Historienne, traductrice de l’anglais et du yiddish, responsable de la Bibliothèque du Mémorial de la Shoah, productrice d’émissions de radio et collaboratrice de programmes israélites à la télévision, Ariel Sion a, par son parcours, démontré la vitalité d’une culture formant l’un des piliers identitaires du monde juif contemporain.
Une cérémonie détendue et chaleureuse s'est déroulée dans les locaux de la Fondation du judaïsme français, le 10 décembre dernier à l'occasion de la remise du Prix de la Fondation Léon Skop et Féla Rosenbaum. Cette récompense a été attribuée cette année à Ariel Sion pour ses travaux et son engagement en faveur de la langue et de la culture yiddish. Coiffée d'une magnifique toque aux couleurs chatoyantes, la lauréate était visiblement heureuse et de la récompense et d'être là, entourée d'amis.
Directrice générale de la Fondation du judaïsme, Nelly Hansson a tenu à saluer l'instigateur du Prix, Paul Skop, ainsi que la lauréate pour leur action respective afin de « attiser et faire vivre les braises de l'univers yiddish ». Elle a aussi voulu dire à la « vieille amie » qu'est Ariel son bonheur de se retrouver là assis entre compagnons, comme dit la chanson : « Hiné ma tov ... » (inspirée du Psaume 133).
Puis ce fut au tour de Claude Hampel, du Cercle Bernard Lazare, rédacteur en chef des Yiddishe Heften et membre du jury, de dire sa joie de cette récompense attribuée pour « la fidélité à la culture yiddishe et à une personne, Thérèse Jasmin-Libermann». Cette dernière nous a quittés il y a quelques années, avec l'élégance d'esprit et surtout d'âme qui la caractérisait. Nous a quittés... Pas si sûr, car en entendant citer son nom dans les remerciements d'Ariel Sion aux personnes et institutions qui l'honoraient ce jour, tous ceux qui ont connu Thérèse Jasmin, eurent un peu le sentiment qu'elle était là, parmi nous. Avec son regard pétillant et son sourire d'ange, son humour parfois impitoyable et sa formidable puissance d'espérance, cette même puissance douce qui en a conduit plus d’un à vouloir en savoir plus sur le yiddish et l'univers qui parle à travers cette langue.

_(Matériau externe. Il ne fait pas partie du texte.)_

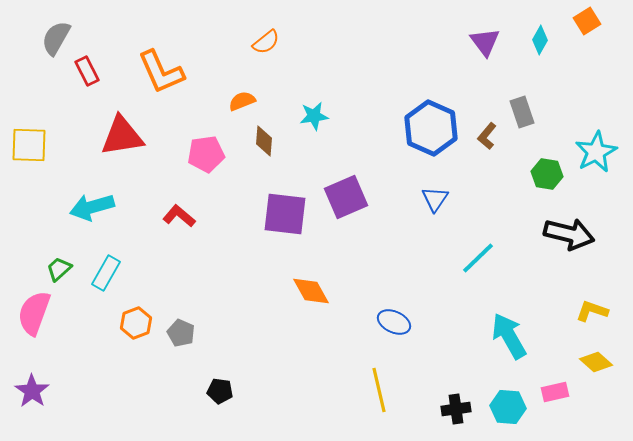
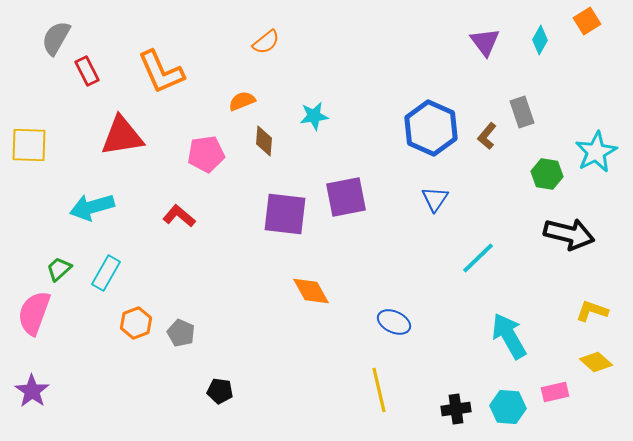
purple square at (346, 197): rotated 12 degrees clockwise
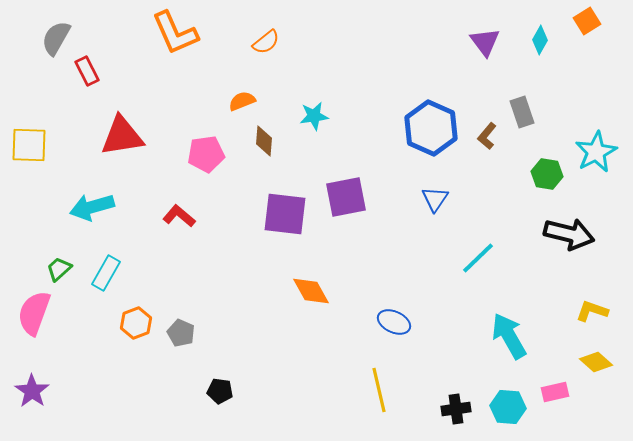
orange L-shape at (161, 72): moved 14 px right, 39 px up
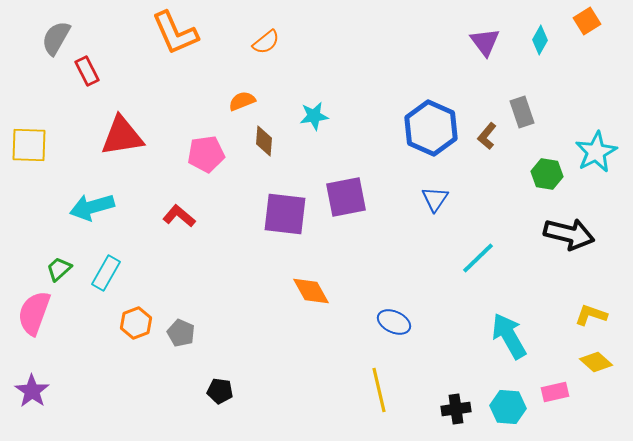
yellow L-shape at (592, 311): moved 1 px left, 4 px down
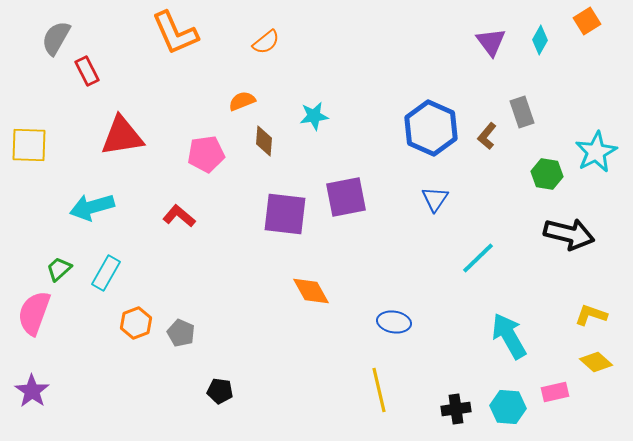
purple triangle at (485, 42): moved 6 px right
blue ellipse at (394, 322): rotated 16 degrees counterclockwise
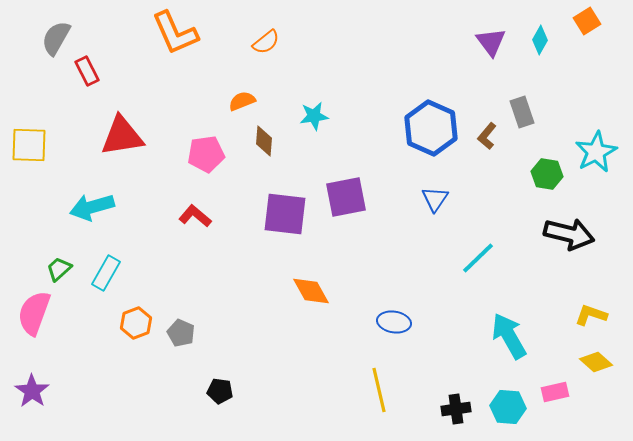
red L-shape at (179, 216): moved 16 px right
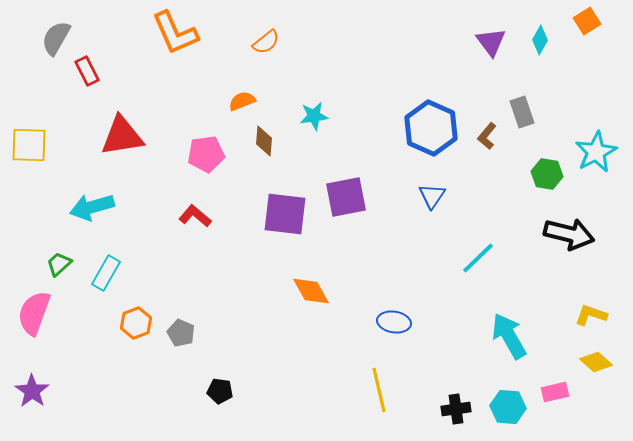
blue triangle at (435, 199): moved 3 px left, 3 px up
green trapezoid at (59, 269): moved 5 px up
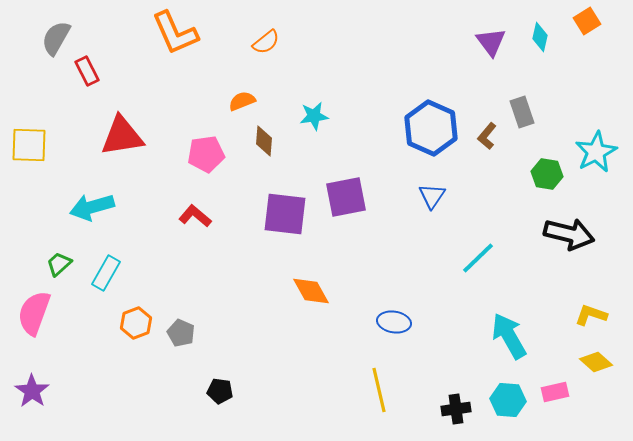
cyan diamond at (540, 40): moved 3 px up; rotated 16 degrees counterclockwise
cyan hexagon at (508, 407): moved 7 px up
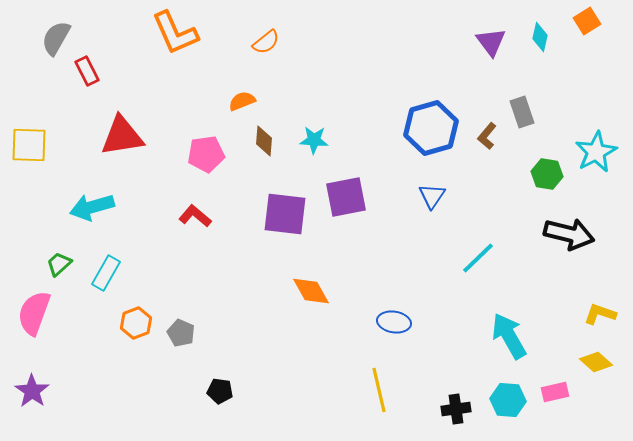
cyan star at (314, 116): moved 24 px down; rotated 12 degrees clockwise
blue hexagon at (431, 128): rotated 20 degrees clockwise
yellow L-shape at (591, 315): moved 9 px right, 1 px up
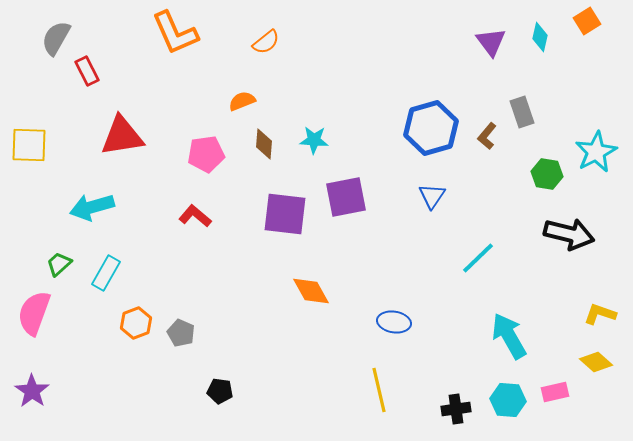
brown diamond at (264, 141): moved 3 px down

Ariel Sion, elle, a rappelé ce qu'elle devait à cette « tante d'adoption » dans son engagement de « transmission de cette importante part du patrimoine juif qu’est la culture yiddish ». Elle l'a fait, entre autres, avec des émissions sur les radios juives naissantes, poursuivies sur les ondes de Judaïques FM. La lauréate a aussi évoqué son travail d'enseignement, sa contribution à la réflexion sur « la place des femmes dans les judéo-langues » ainsi que son œuvre de traductrice, souvent née de l'amitié et de rencontres, comme celle de Sylvie Vager-Roubinovitz qui lui confia le manuscrit du journal de son grand-père.